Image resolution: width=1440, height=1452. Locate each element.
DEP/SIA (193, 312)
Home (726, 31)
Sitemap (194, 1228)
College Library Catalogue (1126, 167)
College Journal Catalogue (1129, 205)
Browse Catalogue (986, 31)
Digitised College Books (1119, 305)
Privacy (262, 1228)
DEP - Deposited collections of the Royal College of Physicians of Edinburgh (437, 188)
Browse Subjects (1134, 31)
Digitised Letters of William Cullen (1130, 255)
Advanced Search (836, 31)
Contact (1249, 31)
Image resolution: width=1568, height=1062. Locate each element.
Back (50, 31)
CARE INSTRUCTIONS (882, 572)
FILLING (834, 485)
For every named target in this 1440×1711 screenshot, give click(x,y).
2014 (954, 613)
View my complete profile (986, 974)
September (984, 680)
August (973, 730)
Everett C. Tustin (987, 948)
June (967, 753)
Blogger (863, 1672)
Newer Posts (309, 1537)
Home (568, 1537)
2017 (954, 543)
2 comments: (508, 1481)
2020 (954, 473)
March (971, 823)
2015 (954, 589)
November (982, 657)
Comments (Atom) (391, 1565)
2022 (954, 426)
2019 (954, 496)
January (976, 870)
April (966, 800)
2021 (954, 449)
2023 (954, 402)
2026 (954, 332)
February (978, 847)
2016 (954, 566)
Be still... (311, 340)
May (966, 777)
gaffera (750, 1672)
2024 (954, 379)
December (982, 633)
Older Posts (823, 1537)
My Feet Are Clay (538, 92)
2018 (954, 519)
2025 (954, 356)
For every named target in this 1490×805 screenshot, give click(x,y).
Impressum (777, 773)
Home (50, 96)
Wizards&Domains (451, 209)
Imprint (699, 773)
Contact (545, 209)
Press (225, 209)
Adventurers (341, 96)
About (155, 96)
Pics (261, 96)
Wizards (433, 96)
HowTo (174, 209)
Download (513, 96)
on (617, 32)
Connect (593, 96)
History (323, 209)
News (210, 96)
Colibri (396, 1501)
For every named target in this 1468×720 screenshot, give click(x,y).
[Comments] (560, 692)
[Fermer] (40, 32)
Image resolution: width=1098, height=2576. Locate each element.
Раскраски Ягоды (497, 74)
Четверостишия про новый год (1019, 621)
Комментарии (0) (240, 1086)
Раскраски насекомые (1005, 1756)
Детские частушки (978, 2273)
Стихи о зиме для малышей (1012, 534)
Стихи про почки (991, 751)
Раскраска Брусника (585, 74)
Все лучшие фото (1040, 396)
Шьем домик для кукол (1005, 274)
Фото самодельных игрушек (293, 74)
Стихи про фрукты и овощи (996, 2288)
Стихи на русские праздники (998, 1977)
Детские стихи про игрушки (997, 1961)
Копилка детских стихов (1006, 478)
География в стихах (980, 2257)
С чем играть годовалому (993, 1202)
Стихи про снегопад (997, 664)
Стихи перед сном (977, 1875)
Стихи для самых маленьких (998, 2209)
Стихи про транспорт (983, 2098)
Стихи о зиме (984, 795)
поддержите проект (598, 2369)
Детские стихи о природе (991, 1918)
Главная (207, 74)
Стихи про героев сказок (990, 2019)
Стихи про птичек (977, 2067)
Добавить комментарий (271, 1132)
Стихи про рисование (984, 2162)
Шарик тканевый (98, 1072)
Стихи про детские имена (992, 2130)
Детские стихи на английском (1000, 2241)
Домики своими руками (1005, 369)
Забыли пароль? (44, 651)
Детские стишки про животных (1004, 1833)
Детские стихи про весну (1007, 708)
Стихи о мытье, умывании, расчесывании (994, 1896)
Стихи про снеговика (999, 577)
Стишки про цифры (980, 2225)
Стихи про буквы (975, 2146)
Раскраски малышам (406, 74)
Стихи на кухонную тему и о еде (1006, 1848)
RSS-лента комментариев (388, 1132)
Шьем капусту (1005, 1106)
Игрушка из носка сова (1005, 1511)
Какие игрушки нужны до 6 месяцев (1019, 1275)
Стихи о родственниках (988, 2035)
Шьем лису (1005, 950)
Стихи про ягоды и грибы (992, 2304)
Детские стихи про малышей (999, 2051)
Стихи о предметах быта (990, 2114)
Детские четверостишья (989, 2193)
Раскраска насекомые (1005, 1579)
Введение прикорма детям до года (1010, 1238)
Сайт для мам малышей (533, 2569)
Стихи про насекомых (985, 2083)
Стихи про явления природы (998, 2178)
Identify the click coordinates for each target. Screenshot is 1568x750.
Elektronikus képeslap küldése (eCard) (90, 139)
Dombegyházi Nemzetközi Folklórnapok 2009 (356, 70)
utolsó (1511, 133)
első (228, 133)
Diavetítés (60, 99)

> [About this task]: Which lines of the records above hold the word "target"? Copy each one out.

> [Written solution]:
For every named target in this 1440×1711 screenshot, give click(x,y).
For every named target in this 1490×805 screenshot, give click(x,y).
For every named target in this 1468×720 screenshot, give click(x,y).
Identify the click coordinates for each target. Screenshot is 1568x750.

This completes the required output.